* Records shown:
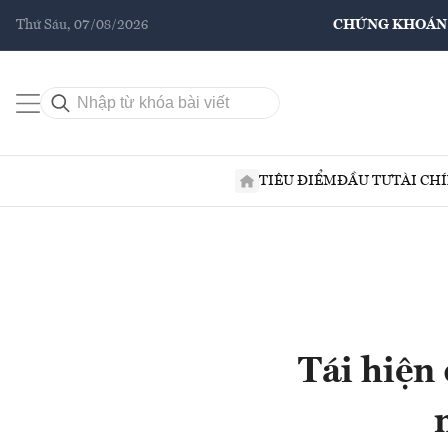
Thứ Sáu, 07/08/2026
CHỨNG KHOÁN
TIÊU ĐIỂM
ĐẦU TƯ
TÀI CH
Tái hiện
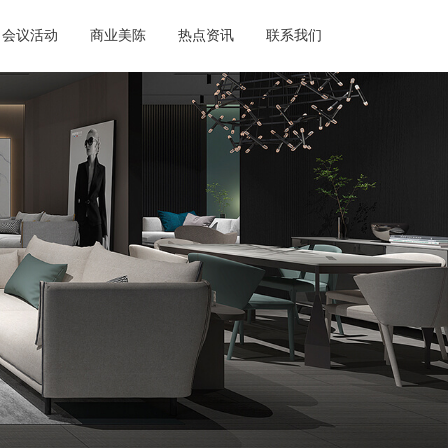
会议活动
商业美陈
热点资讯
联系我们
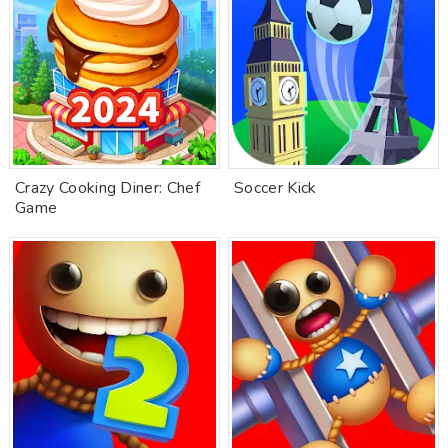
Crazy Cooking Diner: Chef
Soccer Kick
Game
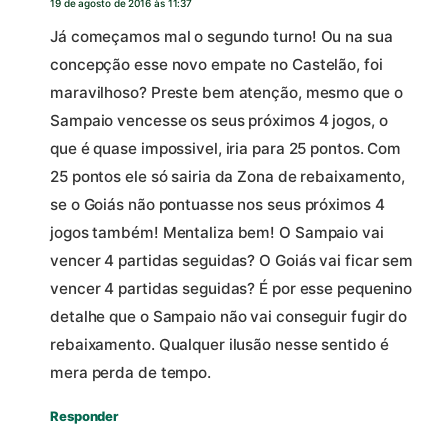
19 de agosto de 2016 às 11:37
Já começamos mal o segundo turno! Ou na sua
concepção esse novo empate no Castelão, foi
maravilhoso? Preste bem atenção, mesmo que o
Sampaio vencesse os seus próximos 4 jogos, o
que é quase impossivel, iria para 25 pontos. Com
25 pontos ele só sairia da Zona de rebaixamento,
se o Goiás não pontuasse nos seus próximos 4
jogos também! Mentaliza bem! O Sampaio vai
vencer 4 partidas seguidas? O Goiás vai ficar sem
vencer 4 partidas seguidas? É por esse pequenino
detalhe que o Sampaio não vai conseguir fugir do
rebaixamento. Qualquer ilusão nesse sentido é
mera perda de tempo.
Responder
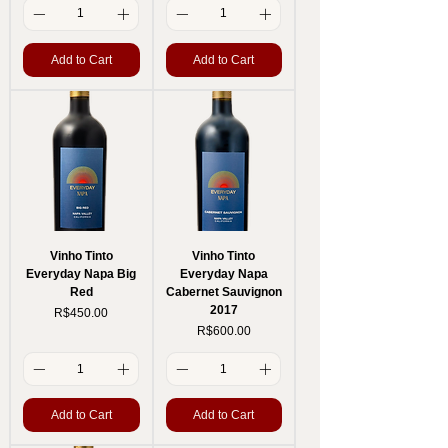
Add to Cart
Add to Cart
Vinho Tinto
Vinho Tinto
Everyday Napa Big
Everyday Napa
Red
Cabernet Sauvignon
2017
Price
R$450.00
Price
R$600.00
Add to Cart
Add to Cart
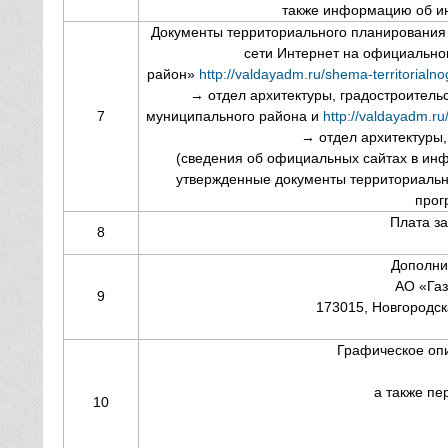
также информацию об ин
Документы территориального планирования
сети Интернет на официально
район»
http://valdayadm.ru/shema-territorial
→ отдел архитектуры, градостроитель
7
муниципального района и
http://valdayadm.r
→ отдел архитектуры,
(сведения об официальных сайтах в ин
утвержденные документы территориальн
прог
Плата з
8
Дополни
АО «Газ
9
173015, Новгородска
Графическое опи
а также пе
10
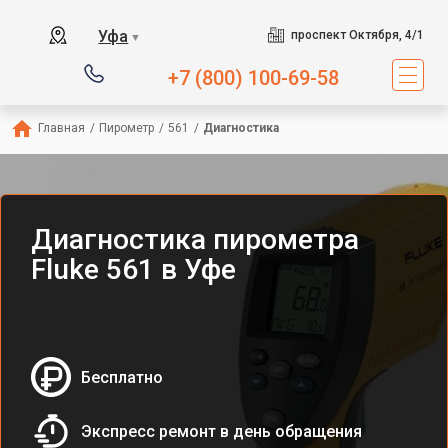
Уфа
проспект Октября, 4/1
▼
+7 (800) 100-69-58
Главная
/
Пирометр
/
561
/
Диагностика
Диагностика пирометра
Fluke 561 в Уфе
Бесплатно
Экспресс ремонт в день обращения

* What you should do:
Write out every line above exactly as it is, leaving out the pictures.

* Your solution:
Thứ Sáu, 07/08/2026
CHỨNG KHOÁN
TIÊU ĐIỂM
ĐẦU TƯ
TÀI CH
Tái hiện
会议活动
商业美陈
热点资讯
联系我们
Crazy Cooking Diner: Chef
Soccer Kick
Game
19 de agosto de 2016 às 11:37
Já começamos mal o segundo turno! Ou na sua
concepção esse novo empate no Castelão, foi
maravilhoso? Preste bem atenção, mesmo que o
Sampaio vencesse os seus próximos 4 jogos, o
que é quase impossivel, iria para 25 pontos. Com
25 pontos ele só sairia da Zona de rebaixamento,
se o Goiás não pontuasse nos seus próximos 4
jogos também! Mentaliza bem! O Sampaio vai
vencer 4 partidas seguidas? O Goiás vai ficar sem
vencer 4 partidas seguidas? É por esse pequenino
detalhe que o Sampaio não vai conseguir fugir do
rebaixamento. Qualquer ilusão nesse sentido é
mera perda de tempo.
Responder
Add to Cart
Add to Cart
Vinho Tinto
Vinho Tinto
Everyday Napa Big
Everyday Napa
Red
Cabernet Sauvignon
2017
Price
R$450.00
Price
R$600.00
Add to Cart
Add to Cart
также информацию об ин
Документы территориального планирования
сети Интернет на официально
район»
http://valdayadm.ru/shema-territorial
→ отдел архитектуры, градостроитель
7
муниципального района и
http://valdayadm.r
→ отдел архитектуры,
(сведения об официальных сайтах в ин
утвержденные документы территориальн
прог
Плата з
8
Дополни
АО «Газ
9
173015, Новгородска
Графическое опи
а также пе
10
Уфа
проспект Октября, 4/1
▼
+7 (800) 100-69-58
Главная
/
Пирометр
/
561
/
Диагностика
Диагностика пирометра
Fluke 561 в Уфе
Бесплатно
Экспресс ремонт в день обращения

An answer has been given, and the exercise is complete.